NeurodataWithoutBorders / nwb-schema

Data format specification schema for the NWB neurophysiology data format
http://nwb-schema.readthedocs.io
Other
54 stars 16 forks source link

About the was_generated_by field #598

Open ehennestad opened 2 days ago

ehennestad commented 2 days ago

When I saw that there was a new field was_generated_by I initially thought that this was meant for storing information about which package was used for creating an nwb file, e.g pynwb, matnwb or NWB Guide, which I thought was great.

Only after reading the field description and this issue: https://github.com/NeurodataWithoutBorders/nwb-schema/issues/258, I realised that it is meant for storing information about software used to generate actual datasets / datatypes.

In my opinion, it would be great to have a field in the file dedicated to storing information about which software was used to generate the file (as I first interpreted it).

I also think it would make more sense to add information about which software generated a dataset to the actual datasets (similar to how you can add more detailed metadata to a device).

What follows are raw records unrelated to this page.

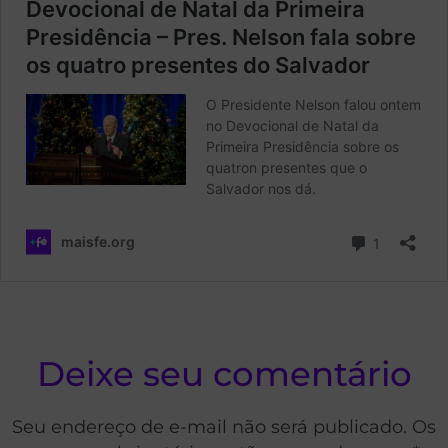
Deixe seu comentário
Seu endereço de e-mail não será publicado. Os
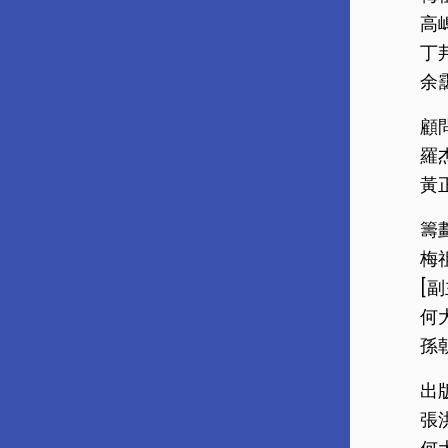
高
丁
余
顧
羅杰
黃
籌
梅
[副
何
孫
出
張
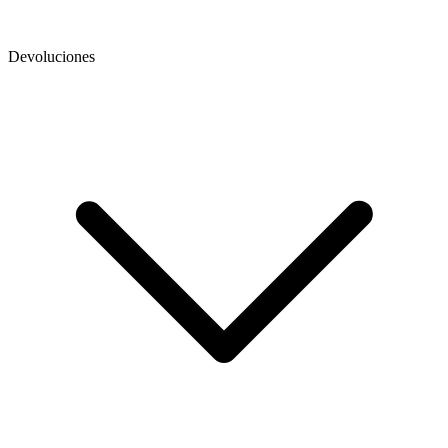
Devoluciones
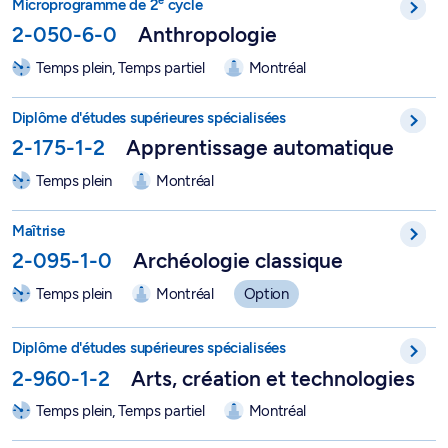
Microprogramme de 2
cycle
2-050-6-0
Anthropologie
Temps plein, Temps partiel
Montréal
DESS en apprentissage automatique - 2-175-1-2
Diplôme d'études supérieures spécialisées
2-175-1-2
Apprentissage automatique
Temps plein
Montréal
Archéologie classique - 2-095-1-0
Maîtrise
2-095-1-0
Archéologie classique
Temps plein
Montréal
Option
DESS en arts, création et technologies - 2-960-1-2
Diplôme d'études supérieures spécialisées
2-960-1-2
Arts, création et technologies
Temps plein, Temps partiel
Montréal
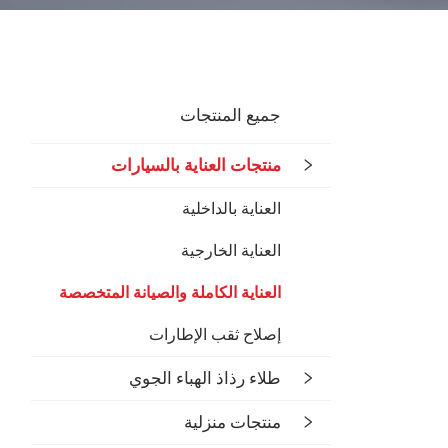
جميع المنتجات
منتجات العناية بالسيارات
العناية بالداخلية
العناية الخارجية
العناية الكاملة والصيانة المتخصصة
إصلاح ثقب الإطارات
طلاء رذاذ الهباء الجوي
منتجات منزلية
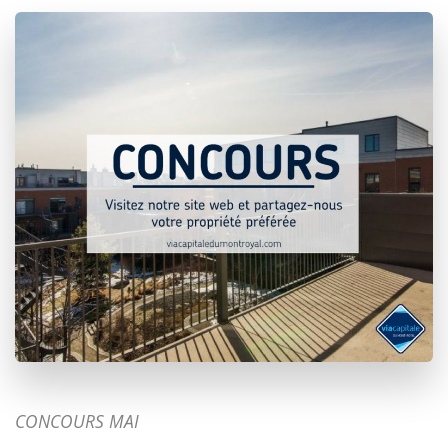
CONCOURS MAI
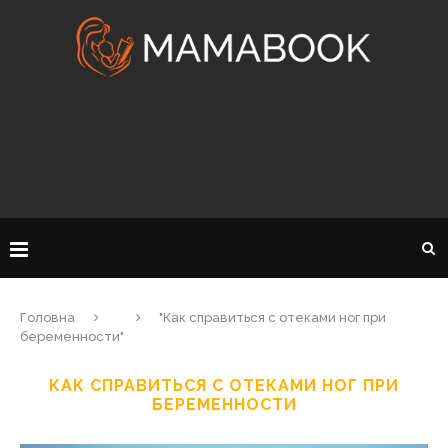
Головна
"Как справиться с отеками ног при
беременности"
КАК СПРАВИТЬСЯ С ОТЕКАМИ НОГ ПРИ
БЕРЕМЕННОСТИ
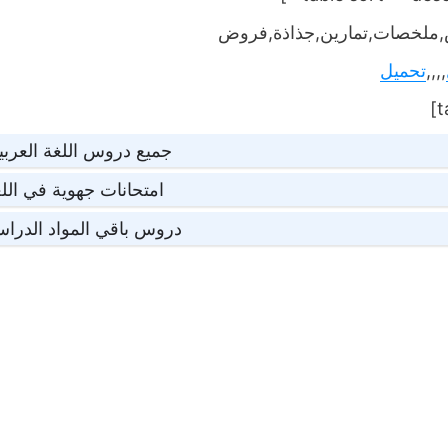
ملخصات,تمارين,جذاذة,فروض
,,,,
تحميل
جميع دروس اللغة العربي
امتحانات جهوية في اللغ
دروس باقي المواد الدراس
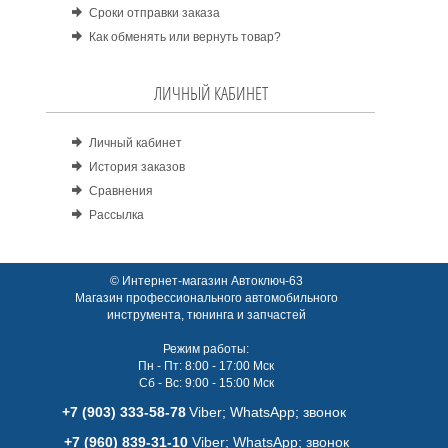
Сроки отправки заказа
Как обменять или вернуть товар?
ЛИЧНЫЙ КАБИНЕТ
Личный кабинет
История заказов
Сравнения
Рассылка
© Интернет-магазин Автоключ-63
Магазин профессионального автомобильного
инструмента, тюнинга и запчастей
Режим работы:
Пн - Пт: 8:00 - 17:00 Мск
Сб - Вс: 9:00 - 15:00 Мск
+7 (903) 333-58-78
Viber; WhatsАpp; звонок
+7 (960) 839-31-10
Viber; WhatsАpp; звонок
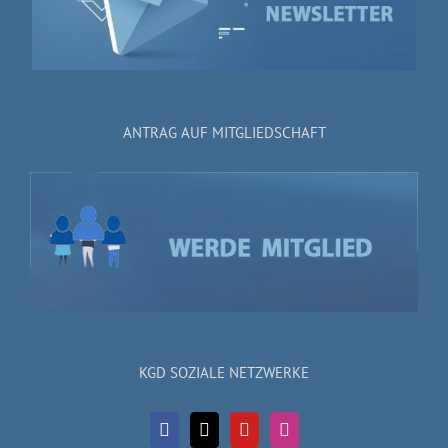
ANTRAG AUF MITGLIEDSCHAFT
KGD SOZIALE NETZWERKE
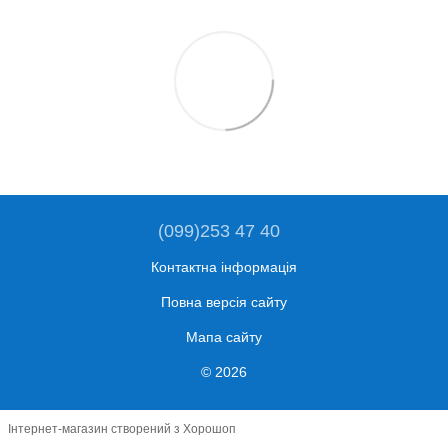
(099)253 47 40
Контактна інформація
Повна версія сайту
Мапа сайту
© 2026
Інтернет-магазин створений з Хорошоп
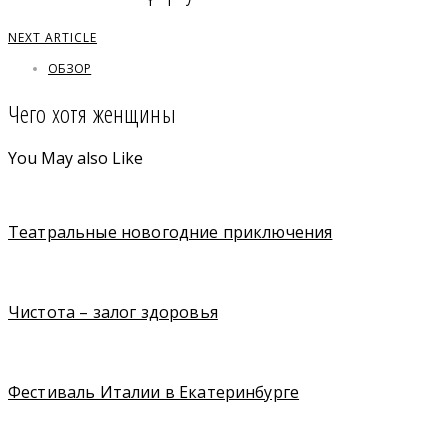
NEXT ARTICLE
ОБЗОР
Чего хотя женщины
You May also Like
Театральные новогодние приключения
Чистота – залог здоровья
Фестиваль Италии в Екатеринбурге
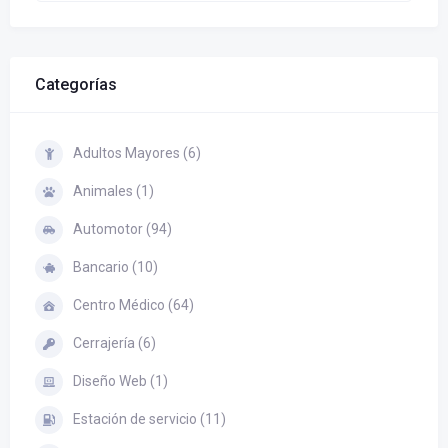
Categorías
Adultos Mayores (6)
Animales (1)
Automotor (94)
Bancario (10)
Centro Médico (64)
Cerrajería (6)
Diseño Web (1)
Estación de servicio (11)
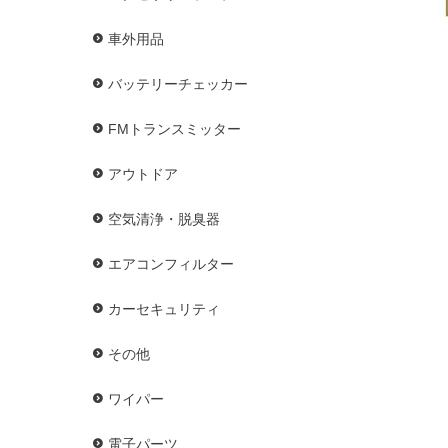
車外用品
バッテリーチェッカー
FMトランスミッター
アウトドア
空気清浄・脱臭器
エアコンフィルター
カーセキュリティ
その他
ワイパー
電子パーツ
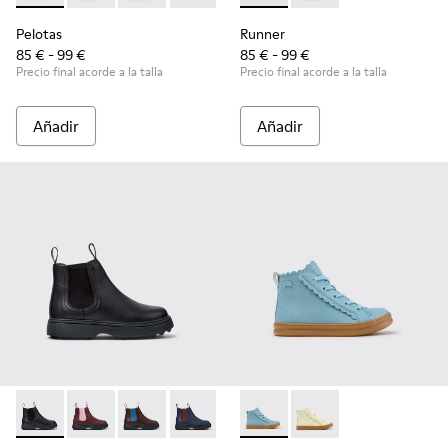
Pelotas
Runner
85 € - 99 €
85 € - 99 €
Precio final acorde a la talla
Precio final acorde a la talla
Añadir
Añadir
Norte - K900149-001 - Botines de piel negros para niños.
Norte - K900149-026
Norte - K900149-025
Norte - K900149-024
Norte - K900149-023
Runner - K900421-001 - Zapati
Norte - K900149-022
Runner - K900421-00
Norte - K900149
Norte - K
No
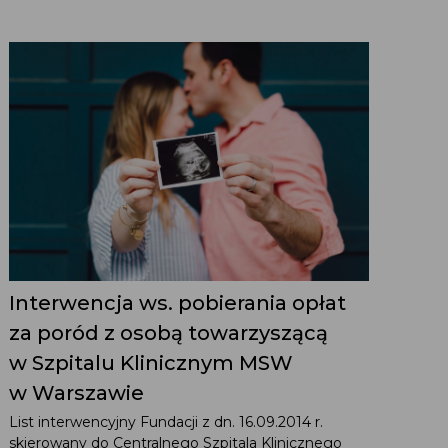
Interwencja ws. pobierania opłat
za poród z osobą towarzyszącą
w Szpitalu Klinicznym MSW
w Warszawie
List interwencyjny Fundacji z dn. 16.09.2014 r.
skierowany do Centralnego Szpitala Klinicznego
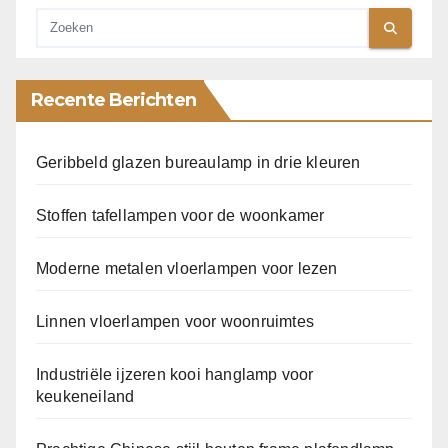
Recente Berichten
Geribbeld glazen bureaulamp in drie kleuren
Stoffen tafellampen voor de woonkamer
Moderne metalen vloerlampen voor lezen
Linnen vloerlampen voor woonruimtes
Industriële ijzeren kooi hanglamp voor
keukeneiland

Having a list on the file object itself is a slight improvement, but it requires some work for the user of the file to understand which software applies to which dataset/datatype which is not ideal

stephprince commented 15 hours ago

When I saw that there was a new field was_generated_by I initially thought that this was meant for storing information about which package was used for creating an nwb file, e.g pynwb, matnwb or NWB Guide, which I thought was great.

Only after reading the field description and this issue: #258, I realised that it is meant for storing information about software used to generate actual datasets / datatypes.

In my opinion, it would be great to have a field in the file dedicated to storing information about which software was used to generate the file (as I first interpreted it)

I think the current iteration of was_generated_by is intended to be a catch-all for both types of information that you listed, software used to generate the NWBFile and software used to acquire/generate data (at least until we determine how we want to attach the latter to the actual data).

I think we could clarify the description in the schema and maybe add an example to make this clearer?

I also think it would make more sense to add information about which software generated a dataset to the actual datasets (similar to how you can add more detailed metadata to a device). Having a list on the file object itself is a slight improvement, but it requires some work for the user of the file to understand which software applies to which dataset/datatype which is not ideal

I agree adding the information about which software generated a particular dataset to the actual dataset is a better solution to help users understand which software was used to generate what data.

One potential approach is to add was_generated_by as an optional dataset to the Container data type in hdmf-common-schema so that it is possible to add this optional dataset to all the NWB data types that inherit from Container. Any thoughts on that?

This comment also has a more thorough summary of the provenance information and support we might want to add based on other discussions.